The Know Nothings are back in force in our state and national politics.
Wisconsin Republicans are triumphant about winning their biggest majorities in the state Legislature since the 1950s. And they seem determined to use their new power to drag the whole state back to that bygone era.
Sounding like former U.S. Sen. Joe McCarthy, who railed against the "eggheads" and "deluded liberals" at the University of Wisconsin, Assembly Speaker Robin Vos (R-Rochester) sneered at UW researchers this week.
"Of course I want research, but I want to have research done in a way that focuses on growing our economy, not on ancient mating habits of whatever," Vos declared in a press conference celebrating the Republicans' election victories.
Never mind that our world-class research university already boosts the state economy to the tune of about $1 billion a year.
Vos was scoring points with his bullying, anti-intellectual speech.
The Know Nothings, who came to power in the 1850s with their immigrant-bashing, fear-and-ignorance-based politics, are back in force in our state and national politics.
Get ready for the Assembly Republicans' priorities, which, Vos explained, include expanding a school voucher program that mostly serves as a public subsidy for parents who are already sending their kids to private schools; shoving aside the nonpartisan Government Accountability Board; stopping John Doe proceedings that have led to 15 felony indictments of six of Scott Walker's closest aides and advisers; and -- wait for it -- replacing the Common Core with a curriculum cooked up by conservatives in our state government.
Put your bobby socks on.
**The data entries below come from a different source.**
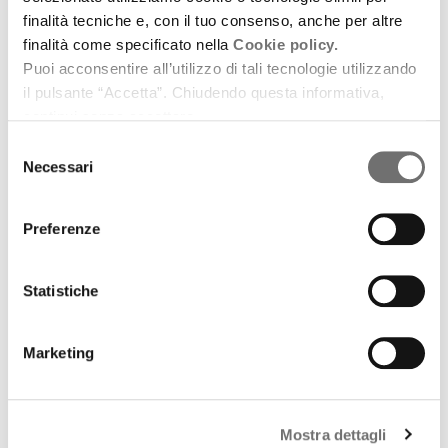
Cinema
finalità tecniche e, con il tuo consenso, anche per altre
Youngabout International Film Festival
finalità come specificato nella
Cookie policy.
27 marzo 2012
Puoi acconsentire all’utilizzo di tali tecnologie utilizzando
il pulsante “Accetta”. Chiudendo questa informativa,
La manifestazione bolognese dedicata al cinema
continui senza accettare.
contemporaneo per i ragazzi
Selezione
download
Ascolta
Podcast
Necessari
del
consenso
Preferenze
Statistiche
Marketing
Mostra dettagli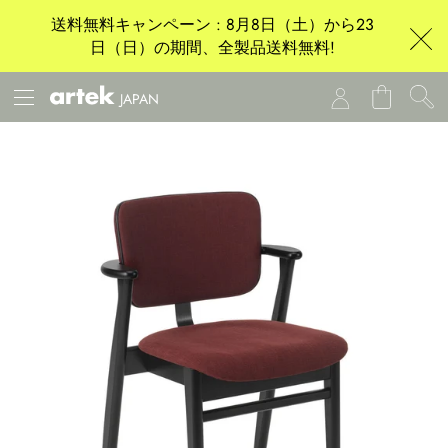
送料無料キャンペーン : 8月8日（土）から23
日（日）の期間、全製品送料無料!
JAPAN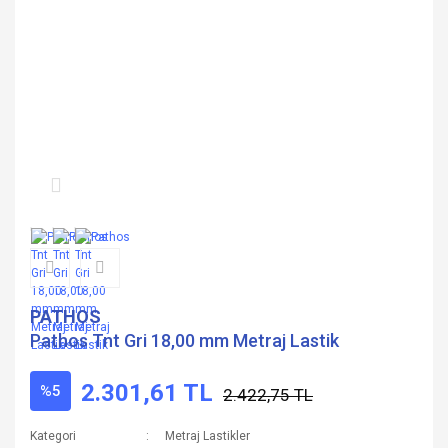
PATHOS
Pathos Tnt Gri 18,00 mm Metraj Lastik
2.301,61 TL
%5
2.422,75 TL
Kategori
Metraj Lastikler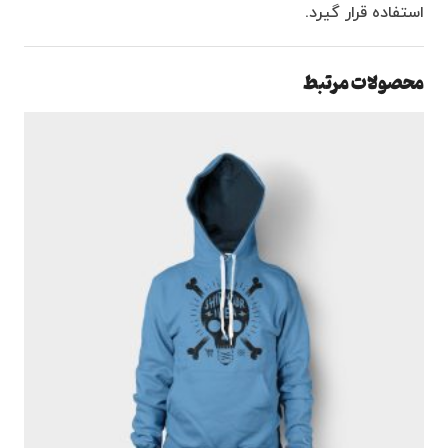
استفاده قرار گیرد.
محصولات مرتبط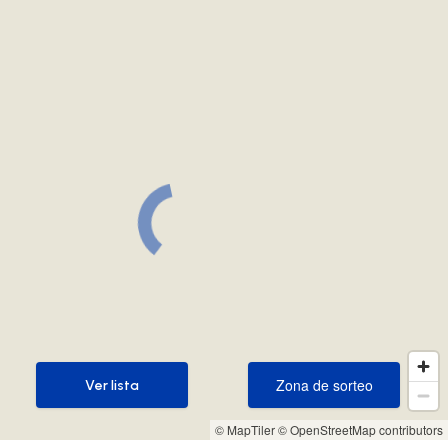
Zona de sorteo
Ver lista
Zona de sorteo
Ver lista
© MapTiler
© OpenStreetMap contributors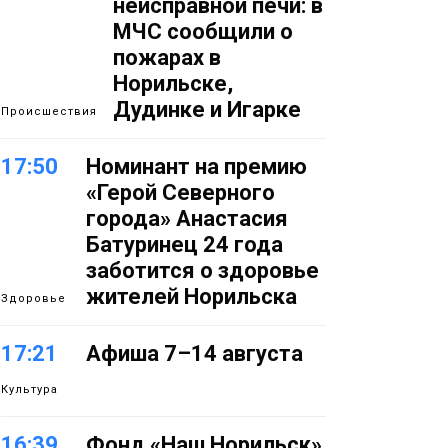
неисправной печи: в
МЧС сообщили о
пожарах в
Норильске,
Дудинке и Игарке
Происшествия
17:50
Номинант на премию
«Герой Северного
города» Анастасия
Батуринец 24 года
заботится о здоровье
жителей Норильска
Здоровье
17:21
Афиша 7–14 августа
Культура
16:39
Фонд «Наш Норильск»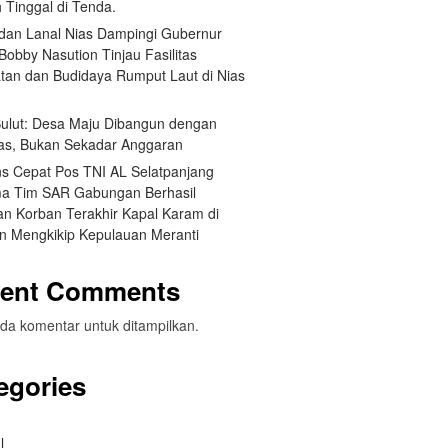
 Tinggal di Tenda.
an Lanal Nias Dampingi Gubernur
obby Nasution Tinjau Fasilitas
tan dan Budidaya Rumput Laut di Nias
 Sulut: Desa Maju Dibangun dengan
itas, Bukan Sekadar Anggaran
s Cepat Pos TNI AL Selatpanjang
a Tim SAR Gabungan Berhasil
n Korban Terakhir Kapal Karam di
an Mengkikip Kepulauan Meranti
ent Comments
da komentar untuk ditampilkan.
egories
l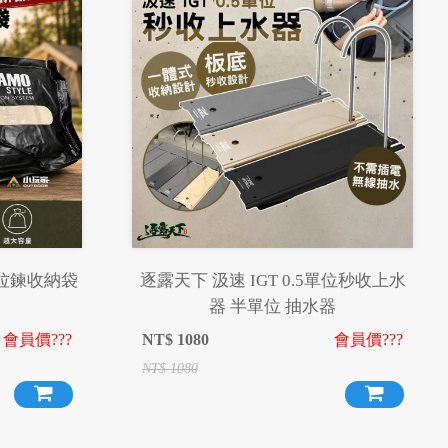
拉鍊收納袋
逐露天下 汲速 IGT 0.5單位秒收上水
器 半單位 抽水器
會員價???
NT$
1080
會員價???
NT$
1080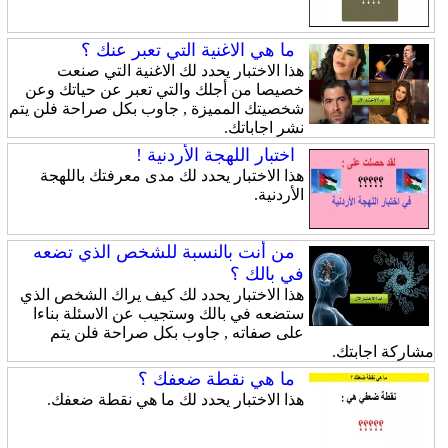
ما هي الاغنية التي تعبر عنك ؟
هذا الاختبار يحدد لك الاغنية التي صنعت
خصيصا من أجلك والتي تعبر عن حياتك وعن
شخصيتك المميزة , جاوب بكل صراحة فلن يتم
نشر اجاباتك.
اختبار اللهجة الأردنية !
هذا الاختبار يحدد لك مدى معرفتك باللهجة
الأردنية.
من أنت بالنسبة للشخص الذي تضعه
في بالك ؟
هذا الاختبار يحدد لك كيف يراك الشخص الذي
ستضعه في بالك وستجيب عن الاسئلة بناءا
على صفاته , جاوب بكل صراحة فلن يتم
مشاركة اجابتك.
ما هي نقطة ضعفك ؟
هذا الاختبار يحدد لك ما هي نقطة ضعفك.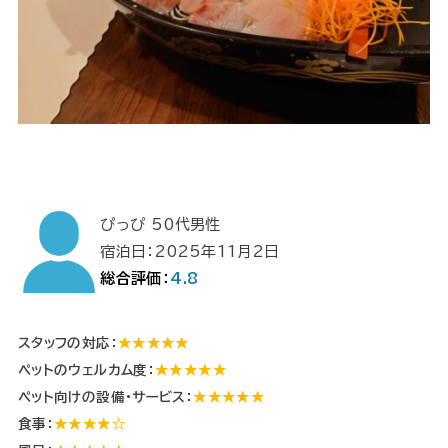
ぴっぴ 50代男性
宿泊日：2025年11月2日
総合評価：
4.8
スタッフの対応：
★★★★★
ペットのウェルカム度：
★★★★★
ペット向けの設備・サービス：
★★★★★
食事：
★★★★☆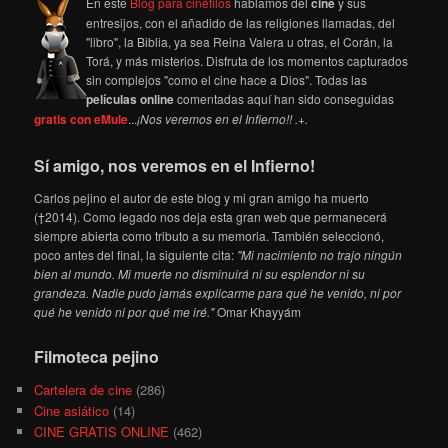
En este
Blog para cinéfilos
hablamos del
cine
y sus
entresijos, con el añadido de las religiones llamadas, del
"libro", la Biblia, ya sea Reina Valera u otras, el Corán, la
Torá, y más misterios. Disfruta de los momentos capturados
sin complejos "como el cine hace a Dios". Todas las
películas online
comentadas aquí han sido conseguidas
gratis con eMule
...
¡Nos veremos en el Infierno!! .+.
Sí amigo, nos veremos en el Infierno!
Carlos pejino el autor de este blog y mi gran amigo ha muerto
(†2014). Como legado nos deja esta gran web que permanecerá
siempre abierta como tributo a su memoria. También seleccionó,
poco antes del final, la siguiente cita:
"Mi nacimiento no trajo ningún
bien al mundo. Mi muerte no disminuirá ni su esplendor ni su
grandeza. Nadie pudo jamás explicarme para qué he venido, ni por
qué he venido ni por qué me iré."
Omar Khayyám
Filmoteca pejino
Cartelera de cine
(286)
Cine asiático
(14)
CINE GRATIS ONLINE
(462)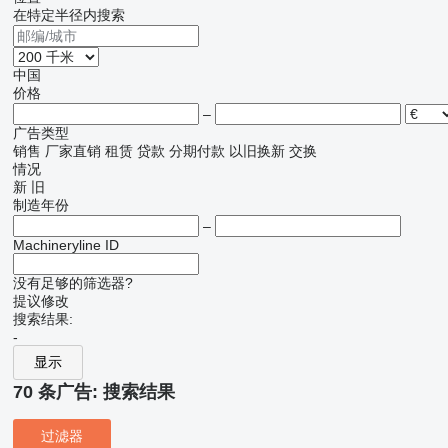
在特定半径内搜索
中国
价格
–
广告类型
销售
厂家直销
租赁
贷款
分期付款
以旧换新
交换
情况
新
旧
制造年份
–
Machineryline ID
没有足够的筛选器?
提议修改
搜索结果:
-
显示
70 条广告:
搜索结果
过滤器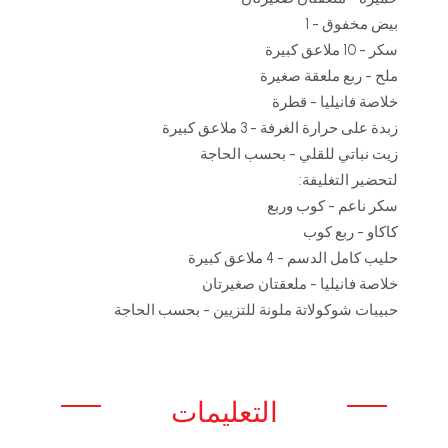
بيض مخفوق - 1
سكر - 10 ملاعق كبيرة
ملح - ربع ملعقة صغيرة
خلاصة فانيليا - قطرة
زبدة على حرارة الغرفة - 3 ملاعق كبيرة
زيت نباتي للقلي - بحسب الحاجة
لتحضير التغليفة:
سكر ناعم - كوب وربع
كاكاو - ربع كوب
حليب كامل الدسم - 4 ملاعق كبيرة
خلاصة فانيليا - ملعقتان صغيرتان
حبيبات شوكولاتة ملونة للتزيين - بحسب الحاجة
التعليمات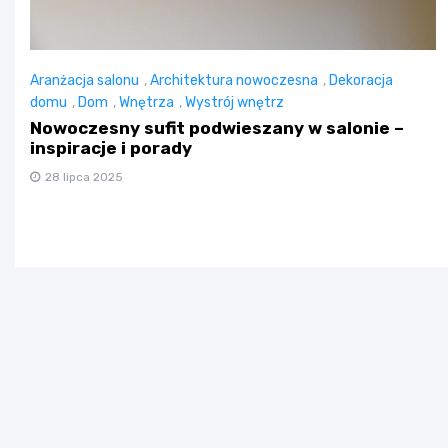
Aranżacja salonu
,
Architektura nowoczesna
,
Dekoracja
domu
,
Dom
,
Wnętrza
,
Wystrój wnętrz
Nowoczesny sufit podwieszany w salonie –
inspiracje i porady
28 lipca 2025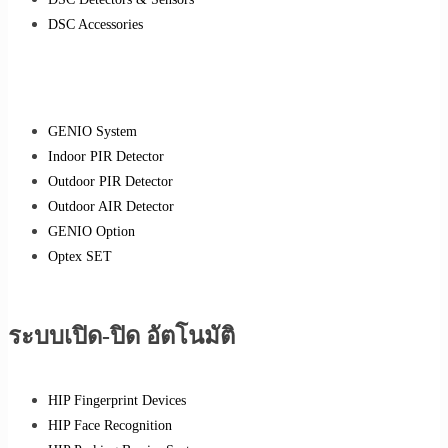
DSC Accessories
GENIO System
Indoor PIR Detector
Outdoor PIR Detector
Outdoor AIR Detector
GENIO Option
Optex SET
ระบบเปิด-ปิด อัตโนมัติ
HIP Fingerprint Devices
HIP Face Recognition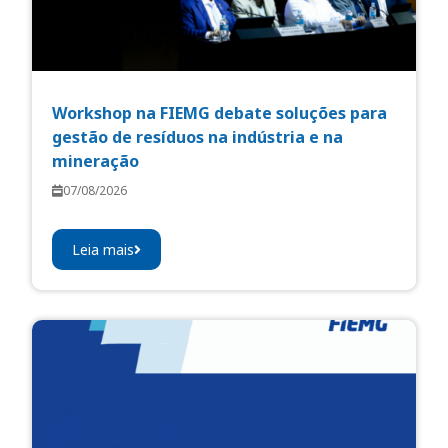
Workshop na FIEMG debate soluções para
gestão de resíduos na indústria e na
mineração
07/08/2026
Leia mais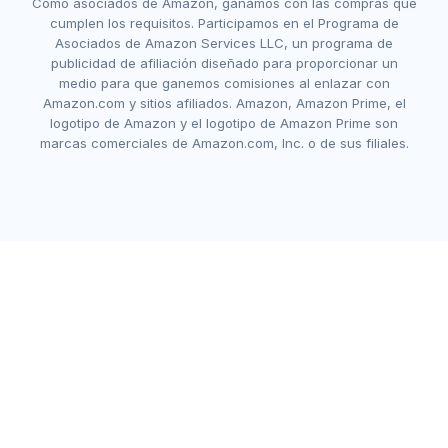
Como asociados de Amazon, ganamos con las compras que
cumplen los requisitos. Participamos en el Programa de
Asociados de Amazon Services LLC, un programa de
publicidad de afiliación diseñado para proporcionar un
medio para que ganemos comisiones al enlazar con
Amazon.com y sitios afiliados. Amazon, Amazon Prime, el
logotipo de Amazon y el logotipo de Amazon Prime son
marcas comerciales de Amazon.com, Inc. o de sus filiales.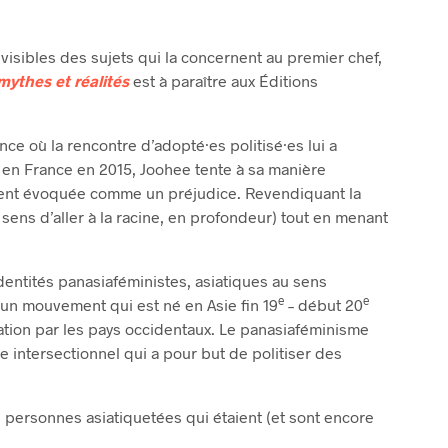
isibles des sujets qui la concernent au premier chef,
mythes et réalités
est à paraître aux Éditions
ce où la rencontre d’adopté·es politisé·es lui a
r en France en 2015, Joohee tente à sa manière
ement évoquée comme un préjudice. Revendiquant la
 sens d’aller à la racine, en profondeur) tout en menant
identités panasiaféministes, asiatiques au sens
e
e
un mouvement qui est né en Asie fin 19
– début 20
isation par les pays occidentaux. Le panasiaféminisme
me intersectionnel qui a pour but de politiser des
s personnes asiatiquetées qui étaient (et sont encore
It's going to be a long trip down memory lane.
Actually, the right-wing attacks on the university go back way before the dreadful red-baiting era Wisconsin helped nurture and inflict on the rest of the United States.
In 1914 the Republican Stalwarts in our Legislature attacked the Wisconsin Idea, which holds that the university and policymakers should work together to serve the interests of the people and that our state government should be a "laboratory for democracy." The Stalwarts, who were the tea partiers of their day, grandstanded by championing legislation to cut state funding for the UW.
Then, as now, the university was generating research that benefited industry in the state. There were innovations like the cheap, easy test for measuring butterfat that was a huge boon to dairies.
And then there was the university's role in creating landmark Progressive-era legislation -- regulating utilities, protecting workers and the environment and expanding university extension services into rural areas of the state -- all of which the current crop of Republicans seem intent on rolling back.
The battle over the Wisconsin Idea has been the defining ideological battle in our state, with deep resonance in national politics, for the last 100 years.
But it's particularly insidious in 2014.
In a column for Channel 3000, William Wineke decried Vos' short-sightedness in trying to turn the University of Wisconsin into a "trade school."
That narrow focus on research and education as strictly useful for making money, and the contempt that goes with it for the humanities and the arts, is part of an insidious national trend. Over the past few years, universities around the country have slashed funding for the humanities, cut general education requirements and pushed a strictly utilitarian view of college.
In his book Anti-Intellectualism in America, which won the 1964 Pulitzer Prize, Richard Hofstadter decried this tendency to minimize and devalue a more expansive view of education and intellectual life.
Today, crushing college debt is contributing to the general move away from the liberal arts, pushing everyone who doesn't have a trust fund onto a utilitarian track.
That's a big loss, and not only for individual young people who yearn to explore a bigger vista in life than a training course in accounting. It's also a major loss for society, and, of course, our government.
McCarthy, when he was conducting his university purge of intellectuals, suggested that the liberal interest in improving society, exploring abstract ideas and creating a better world was leading students down a slippery slope to socialism and sedition.
Vos is not far behind him, with his repeated attacks on the UW.
There is more than a difference of opinion on economic development at stake.
A history of the Wisconsin Idea published (PDF) by the Legislative Reference Bureau opens with a quote from the man most famous for being called an "egghead" in American history, Adlai Stevenson. It is from a speech Stevenson gave in Madison in 1952 when he was the Democratic candidate for president.
The Wisconsin tradition, he said, "meant a faith in the application of intelligence and reason to the problems of society. It meant a deep conviction that the role of government was not to stumble along like a drunkard in the dark, but to light its way by the best torches of knowledge and understanding it could find."
We need those torches more than ever today.
Ruth Conniff is the editor of The Progressive.